Boardroom Alpha
10-K/A primary document
WKHS · Amended Annual Report (Form 10-K/A) · Filed April 29, 2026

Workhorse Group Inc10-K/A exhibit

a1036-2ndamendmenttoemploy.htm
Document



SECOND AMENDMENT TO EMPLOYMENT AGREEMENT
This Second Amendment to Employment Agreement (“Second Amendment”) is made and entered into effective as of August 15, 2025 (the “Effective Date”), by and between Workhorse Group Inc., a Nevada corporation (the “Company”), and Stanley R. March (“Executive”).
WHEREAS, Executive and the Company entered into that certain Employment Agreement, dated as of October 19, 2021 (the “Employment Agreement”).
WHEREAS, the Company, Omaha Intermediate 2, Inc., a Delaware corporation (“Intermediate Parent”), Omaha Intermediate, Inc., a Delaware corporation (“Intermediate”), Omaha Merger Subsidiary, Inc., a Delaware corporation (“Merger Sub”), and Motiv Power Systems, Inc., a Delaware corporation, have entered into an Agreement and Plan of Merger (the “Merger Agreement”) dated August 15, 2025 (such transaction, the “Merger”).
WHEREAS, in connection with the Merger, the Company and Executive desire to amend the Employment Agreement for their mutual benefit pursuant to the terms of this Second Amendment.
NOW THEREFORE, in consideration of the premises and for other good and valuable consideration, the receipt and sufficiency of which hereby are acknowledged, the parties, intending to be legally bound, hereby agree as follows:
1.Executive’s employment with the Company shall terminate effective as of the Effective Time (as defined in the Merger Agreement), or such later date following the Effective Time as reasonably required for Executive to successfully transition his duties (such date, the “Termination Date”).
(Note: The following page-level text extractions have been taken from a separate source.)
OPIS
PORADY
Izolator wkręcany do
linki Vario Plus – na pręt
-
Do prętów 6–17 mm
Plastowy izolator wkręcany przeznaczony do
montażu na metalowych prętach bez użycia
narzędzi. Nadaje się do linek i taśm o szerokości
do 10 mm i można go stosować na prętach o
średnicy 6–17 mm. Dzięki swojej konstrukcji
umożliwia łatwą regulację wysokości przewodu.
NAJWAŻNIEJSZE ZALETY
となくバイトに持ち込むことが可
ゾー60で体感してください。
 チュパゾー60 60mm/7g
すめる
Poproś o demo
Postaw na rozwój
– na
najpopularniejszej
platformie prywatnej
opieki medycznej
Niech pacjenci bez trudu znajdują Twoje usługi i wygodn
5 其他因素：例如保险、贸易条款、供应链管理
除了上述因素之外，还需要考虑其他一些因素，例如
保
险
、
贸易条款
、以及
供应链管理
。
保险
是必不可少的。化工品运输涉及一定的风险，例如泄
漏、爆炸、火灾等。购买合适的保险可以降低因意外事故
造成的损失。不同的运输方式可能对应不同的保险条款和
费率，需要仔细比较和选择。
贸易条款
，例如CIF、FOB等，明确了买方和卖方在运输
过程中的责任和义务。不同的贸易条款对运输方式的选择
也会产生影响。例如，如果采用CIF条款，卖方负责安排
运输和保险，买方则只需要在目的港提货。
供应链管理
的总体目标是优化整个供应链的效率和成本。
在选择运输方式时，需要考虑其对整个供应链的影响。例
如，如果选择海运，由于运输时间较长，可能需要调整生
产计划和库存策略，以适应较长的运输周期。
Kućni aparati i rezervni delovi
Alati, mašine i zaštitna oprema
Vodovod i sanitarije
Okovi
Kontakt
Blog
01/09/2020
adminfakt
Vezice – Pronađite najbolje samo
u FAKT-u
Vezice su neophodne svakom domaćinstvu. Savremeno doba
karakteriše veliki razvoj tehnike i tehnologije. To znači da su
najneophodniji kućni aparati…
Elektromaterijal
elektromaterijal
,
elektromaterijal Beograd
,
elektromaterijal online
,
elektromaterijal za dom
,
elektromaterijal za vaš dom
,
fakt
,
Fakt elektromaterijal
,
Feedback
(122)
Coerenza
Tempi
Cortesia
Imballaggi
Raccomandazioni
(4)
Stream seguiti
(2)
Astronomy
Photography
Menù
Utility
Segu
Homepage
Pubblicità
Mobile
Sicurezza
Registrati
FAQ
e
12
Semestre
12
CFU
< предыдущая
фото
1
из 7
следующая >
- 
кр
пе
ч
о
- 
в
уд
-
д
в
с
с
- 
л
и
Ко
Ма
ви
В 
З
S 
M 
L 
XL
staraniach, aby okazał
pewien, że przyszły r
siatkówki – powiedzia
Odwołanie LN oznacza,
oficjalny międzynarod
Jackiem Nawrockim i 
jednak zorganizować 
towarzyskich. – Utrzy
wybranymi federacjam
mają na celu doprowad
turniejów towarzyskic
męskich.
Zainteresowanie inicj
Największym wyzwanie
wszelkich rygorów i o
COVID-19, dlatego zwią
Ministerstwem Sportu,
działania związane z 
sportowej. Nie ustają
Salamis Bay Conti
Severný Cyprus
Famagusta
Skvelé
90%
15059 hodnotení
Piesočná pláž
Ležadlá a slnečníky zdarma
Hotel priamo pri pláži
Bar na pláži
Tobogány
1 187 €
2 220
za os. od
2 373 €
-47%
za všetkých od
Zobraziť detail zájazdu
Such termination shall constitute a Termination Upon Change of Control (as defined in the Employment Agreement). Executive shall continue to receive Executive’s regular compensation through the Termination Date.
2.Within ten (10) business days of the Effective Date, the Company shall pay Executive a taxable cash payment of $1,000.00, less applicable withholding taxes, which payment Executive is not otherwise entitled to receive.
3.The Company shall pay Executive the 2024 Bonus Amount (as defined in the Parent Disclosure Letter to the Merger Agreement (the “Parent Disclosure Letter”)) consistent with Section 6.1(c) of the Merger Agreement and Section 6.1(c) of the Parent Disclosure Letter.
4.Section 5.1 of the Employment Agreement is amended to add the following language at the end of that Section:
“However, in no event will any such payments be made prior to the effective date of the release of claims required by Section 9.2 (the “Release Effective Date”):
(i)if the Termination Upon Change of Control occurs prior to the earlier of the consummation of the Equity Financing (as defined in the Merger Agreement) and June 30, 2026, the first 33.33% of such payment shall be paid in connection






with the occurrence of such Termination Upon Change of Control, and within five
(5) business days following the Release Effective Date and the remaining amount shall be paid upon the earlier of the consummation of the Equity Financing (as defined in the Merger Agreement) or June 30, 2026; or
(ii)if the Termination Upon Change of Control occurs after the earlier of the consummation of the Equity Financing (as defined in the Merger Agreement) and June 30, 2026, such payment shall be paid in connection with the occurrence of such Termination Upon Change of Control, and within five (5) business days following the Release Effective Date.”
5.Section 5.2 of the Employment Agreement is amended to add the following sentence at the end of that Section:
“Notwithstanding the foregoing, Executive acknowledges and agrees that Executive shall not be eligible to earn any Cash Bonus for the 2025 calendar year.”
6.The following language is hereby added as new Section 5.5 to the Employment Agreement:
5.5 COBRA Payments. In the event of Executive’s Termination Upon Change of Control, if Executive timely and properly elects health continuation coverage under the Consolidated Omnibus Budget Reconciliation Act of 1985 (“COBRA”), the Company shall timely remit payment for the monthly COBRA premiums on behalf of Executive and Executive’s dependents. The Company’s requirement to remit such payments shall continue until the earliest of: (i) the 12-month anniversary of Executive’s Termination Upon Change in Control; (ii) the date Executive is no longer eligible to receive COBRA continuation coverage; and (iii) the date on which Executive enrolls in substantially similar coverage from another employer or other source. Notwithstanding the foregoing, if the Company’s making payments under this Section 5.5 would violate the nondiscrimination rules applicable to non-grandfathered plans under the Affordable Care Act (the “ACA”) or result in the imposition of penalties under the ACA and the related regulations and guidance promulgated thereunder, the parties agree to reform this Section 5.5 in a manner as is necessary to comply with the ACA.
7.Section 9.2 of the Employment Agreement is hereby deleted in its entirety and replaced with the following:
9.2 Release of Claims. The payments and other benefits provided in Sections 5 and 6 of this Agreement upon termination of the Executive’s employment are conditioned upon the delivery by the Executive to the Company of a signed and effective general release of claims in a form provided by the Company (the “Release”) and such Release becoming effective within thirty (30) days following the Termination Date, or within such later period following the Termination Date as is specified in the Release as required to provide for an effective release of claims; provided, however, that the Executive shall not be required to release any rights the Executive may have to be indemnified by the Company or as otherwise provided under this Agreement.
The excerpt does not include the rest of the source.